Ever since interning at Endeavor this has probably become one of the greatest things since sliced bread (sprouted grain Ezekiel bread of course). They are cheap to buy and in turn you feel 100x’s better. A few genius guys like Mike Robertson and Perry Nickelston have posted how foam rolling or “self myofasical release” works.
“Traditional stretching techniques simply cause increases in muscle length and can actually increase your chances of injury. Self-myofascial release (SMR) on the foam roller, on the other hand, offers safe benefits and breakdown of soft tissue adhesions and scar tissue in fascia. Fascia is a three-dimensional fibrous matrix that interconnects throughout all cells of the body. Fascia surrounds muscles, bones, and joints which gives our body structural integrity and strength. Abnormal fascia can be the leading cause of chronic pain, reduced flexibility and decreased athletic performance.
SMR on the foam roller offers an effective, inexpensive, and convenient way to both reduce adhesion and scar tissue accumulation and eliminate what’s already present. Just note that like stretching, foam rolling doesn’t yield marked improvements overnight; you’ll need to be diligent and stick with it (although you’ll definitely notice quick benefits). Self-myofascial release (SMR) on a foam roller is possible due to the principle known autogenic inhibition. A Golgi Tendon Organ (GTO) is a mechanoreceptor found at the muscle-tendon junction; it’s highly sensitive to changes in tension in the muscle. The muscle contraction that precedes the passive stretch stimulates the GTO, which in turn causes relaxation and allows for greater range of motion. With foam rolling, you can simulate this muscle tension, thus causing the GTO to relax the muscle.
Essentially, you get many of the benefits of stretching without the inherent risks associated with poor technique. It’s also fairly well accepted that muscles need to not only be strong, but pliable as well. Regardless of whether you’re a bodybuilder, strength athlete, or ordinary weekend warrior, it’s important to have strength and optimal function through a full range of motion. While stretching will improve the length of the muscle, SMR helps to adjust the tone of the muscle.”

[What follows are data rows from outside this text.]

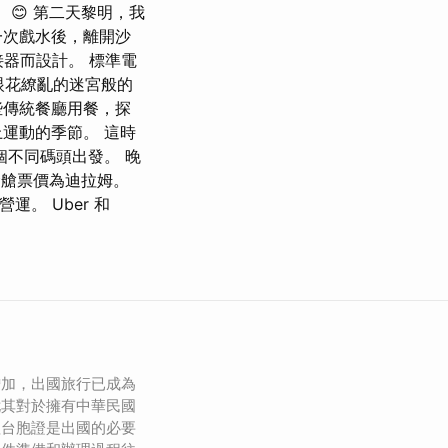
😊 第二天黎明，我
一次戲水後，離開沙
器而設計。 標準電
眼花繚亂的迷宮般的
些傳統餐廳用餐，探
運動的季節。 這時
不同碼頭出發。 晚
金艙票價為迪拉姆。
。 Uber 和
增加，出國旅行已成為
尤其對於擁有中華民國
理台胞證是出國的必要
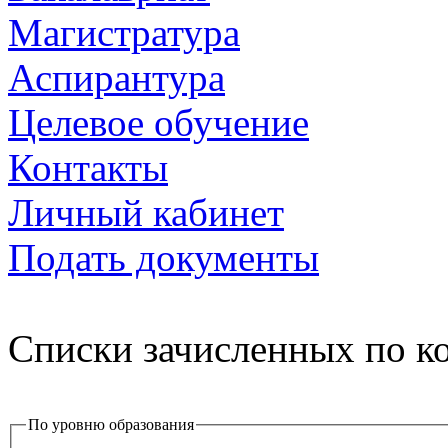
Магистратура
Аспирантура
Целевое обучение
Контакты
Личный кабинет
Подать документы
Списки зачисленных по к
По уровню образования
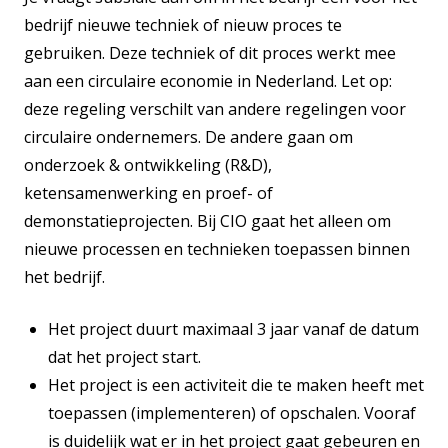
bedrijf nieuwe techniek of nieuw proces te
gebruiken. Deze techniek of dit proces werkt mee
aan een circulaire economie in Nederland. Let op:
deze regeling verschilt van andere regelingen voor
circulaire ondernemers. De andere gaan om
onderzoek & ontwikkeling (R&D),
ketensamenwerking en proef- of
demonstatieprojecten. Bij CIO gaat het alleen om
nieuwe processen en technieken toepassen binnen
het bedrijf.
Het project duurt maximaal 3 jaar vanaf de datum
dat het project start.
Het project is een activiteit die te maken heeft met
toepassen (implementeren) of opschalen. Vooraf
is duidelijk wat er in het project gaat gebeuren en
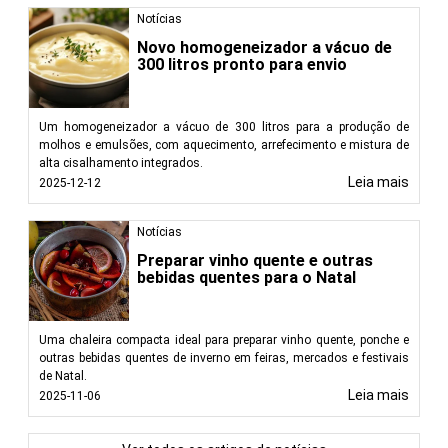
Notícias
Novo homogeneizador a vácuo de
300 litros pronto para envio
Um homogeneizador a vácuo de 300 litros para a produção de
molhos e emulsões, com aquecimento, arrefecimento e mistura de
alta cisalhamento integrados.
Leia mais
2025-12-12
Notícias
Preparar vinho quente e outras
bebidas quentes para o Natal
Uma chaleira compacta ideal para preparar vinho quente, ponche e
outras bebidas quentes de inverno em feiras, mercados e festivais
de Natal.
Leia mais
2025-11-06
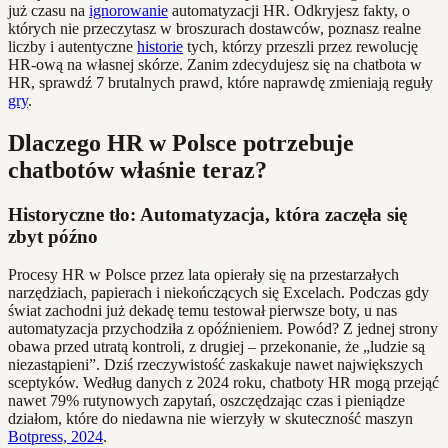
już czasu na
ignorowanie
automatyzacji HR. Odkryjesz fakty, o
których nie przeczytasz w broszurach dostawców, poznasz realne
liczby i autentyczne
historie
tych, którzy przeszli przez rewolucję
HR-ową na własnej skórze. Zanim zdecydujesz się na chatbota w
HR, sprawdź 7 brutalnych prawd, które naprawdę zmieniają reguły
gry
.
Dlaczego HR w Polsce potrzebuje
chatbotów właśnie teraz?
Historyczne tło: Automatyzacja, która zaczęła się
zbyt późno
Procesy HR w Polsce przez lata opierały się na przestarzałych
narzędziach, papierach i niekończących się Excelach. Podczas gdy
świat zachodni już dekadę temu testował pierwsze boty, u nas
automatyzacja przychodziła z opóźnieniem. Powód? Z jednej strony
obawa przed utratą kontroli, z drugiej – przekonanie, że „ludzie są
niezastąpieni”. Dziś rzeczywistość zaskakuje nawet największych
sceptyków. Według danych z 2024 roku, chatboty HR mogą przejąć
nawet 79% rutynowych zapytań, oszczędzając czas i pieniądze
działom, które do niedawna nie wierzyły w skuteczność maszyn
Botpress, 2024
.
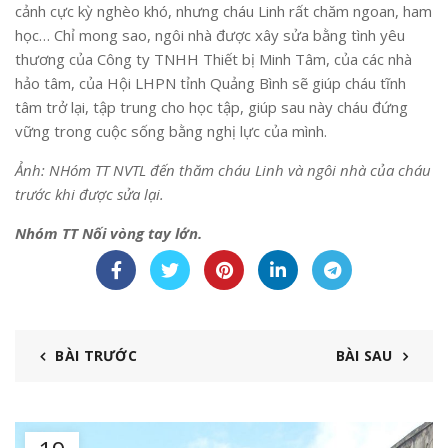
cảnh cực kỳ nghèo khó, nhưng cháu Linh rất chăm ngoan, ham
học… Chỉ mong sao, ngôi nhà được xây sửa bằng tình yêu
thương của Công ty TNHH Thiết bị Minh Tâm, của các nhà
hảo tâm, của Hội LHPN tỉnh Quảng Bình sẽ giúp cháu tĩnh
tâm trở lại, tập trung cho học tập, giúp sau này cháu đứng
vững trong cuộc sống bằng nghị lực của mình.
Ảnh: NHóm TT NVTL đến thăm cháu Linh và ngôi nhà của cháu
trước khi được sửa lại.
Nhóm TT Nối vòng tay lớn.
BÀI TRƯỚC
BÀI SAU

The best example I have heard with foam rolling is if I took a rubber band and tied a knot in it and then pulled the ends of the rubber band away from each other, what would happen to that knot? It would still be there or get tighter. Those are the adhesions or knots that we are trying to get rid of. If I kept pulling on the ends hard, where would the tear of that rubber band be likely to occur? Right next to either side of the knot. What am I getting at? Well, you can do all the stretching in the world, but it is not going to get rid of those adhesions (which we all have). Therefore, we all need some type of self-massage technique to restore our muscles proper length (getting rid of the knots) which will make us feel less tight and less injury prone. From personal experience, I felt as though my groins or hips were always locked up beyond belief, but once I was introduced to foam rolling, after a good minute of hammering away at the locked up areas, the immediate benefits were significant.
Although there are immediate benefits associated with foam rolling, improving tissue quality takes a long time and should be one of the tools in your arsenal if you want to improve your performance, reduce the risk of injury, increase ROM, and overall just feel amazing. This is just a quick video on some areas to hammer away at that can often be tight or problematic to your movement. Usually we would want people to roll 10-12 times (30-60s) per body part (quads, IT band, hamstrings, adductors, thoracic extension movements, TFL). However, if one spot on the body is overly tight or irritable you may want to spend an extra 30 seconds performing small rolls over that specific area.